To do - Output the material exactly, with every line intact.

Provided material -

+--

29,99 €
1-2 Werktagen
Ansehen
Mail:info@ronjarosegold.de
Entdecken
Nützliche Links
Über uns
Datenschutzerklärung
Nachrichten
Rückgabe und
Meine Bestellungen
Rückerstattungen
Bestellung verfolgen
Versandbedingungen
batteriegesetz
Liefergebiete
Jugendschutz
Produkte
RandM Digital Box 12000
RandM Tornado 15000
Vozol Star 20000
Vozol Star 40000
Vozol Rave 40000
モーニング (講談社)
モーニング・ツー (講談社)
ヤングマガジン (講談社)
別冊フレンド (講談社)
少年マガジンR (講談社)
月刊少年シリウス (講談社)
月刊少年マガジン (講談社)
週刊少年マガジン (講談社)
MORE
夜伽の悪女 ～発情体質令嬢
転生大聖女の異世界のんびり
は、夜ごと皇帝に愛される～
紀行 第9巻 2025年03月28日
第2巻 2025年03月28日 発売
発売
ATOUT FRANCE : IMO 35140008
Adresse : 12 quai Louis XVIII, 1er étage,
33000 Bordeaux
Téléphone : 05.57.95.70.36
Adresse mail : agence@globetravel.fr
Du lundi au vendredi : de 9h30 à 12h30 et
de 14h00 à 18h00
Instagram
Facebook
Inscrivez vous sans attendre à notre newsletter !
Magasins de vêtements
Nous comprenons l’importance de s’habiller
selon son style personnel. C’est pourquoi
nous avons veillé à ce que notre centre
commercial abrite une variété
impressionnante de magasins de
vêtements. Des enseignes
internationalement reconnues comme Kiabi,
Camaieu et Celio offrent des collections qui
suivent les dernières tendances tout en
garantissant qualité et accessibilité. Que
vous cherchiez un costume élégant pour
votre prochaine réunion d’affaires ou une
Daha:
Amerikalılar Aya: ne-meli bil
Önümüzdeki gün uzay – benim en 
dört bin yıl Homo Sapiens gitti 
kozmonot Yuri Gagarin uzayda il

+--

Exercise output -
29,99 €
1-2 Werktagen
Ansehen
Mail:info@ronjarosegold.de
Entdecken
Nützliche Links
Über uns
Datenschutzerklärung
Nachrichten
Rückgabe und
Meine Bestellungen
Rückerstattungen
Bestellung verfolgen
Versandbedingungen
batteriegesetz
Liefergebiete
Jugendschutz
Produkte
RandM Digital Box 12000
RandM Tornado 15000
Vozol Star 20000
Vozol Star 40000
Vozol Rave 40000
モーニング (講談社)
モーニング・ツー (講談社)
ヤングマガジン (講談社)
別冊フレンド (講談社)
少年マガジンR (講談社)
月刊少年シリウス (講談社)
月刊少年マガジン (講談社)
週刊少年マガジン (講談社)
MORE
夜伽の悪女 ～発情体質令嬢
転生大聖女の異世界のんびり
は、夜ごと皇帝に愛される～
紀行 第9巻 2025年03月28日
第2巻 2025年03月28日 発売
発売
ATOUT FRANCE : IMO 35140008
Adresse : 12 quai Louis XVIII, 1er étage,
33000 Bordeaux
Téléphone : 05.57.95.70.36
Adresse mail : agence@globetravel.fr
Du lundi au vendredi : de 9h30 à 12h30 et
de 14h00 à 18h00
Instagram
Facebook
Inscrivez vous sans attendre à notre newsletter !
Magasins de vêtements
Nous comprenons l’importance de s’habiller
selon son style personnel. C’est pourquoi
nous avons veillé à ce que notre centre
commercial abrite une variété
impressionnante de magasins de
vêtements. Des enseignes
internationalement reconnues comme Kiabi,
Camaieu et Celio offrent des collections qui
suivent les dernières tendances tout en
garantissant qualité et accessibilité. Que
vous cherchiez un costume élégant pour
votre prochaine réunion d’affaires ou une
Daha:
Amerikalılar Aya: ne-meli bil
Önümüzdeki gün uzay – benim en 
dört bin yıl Homo Sapiens gitti 
kozmonot Yuri Gagarin uzayda il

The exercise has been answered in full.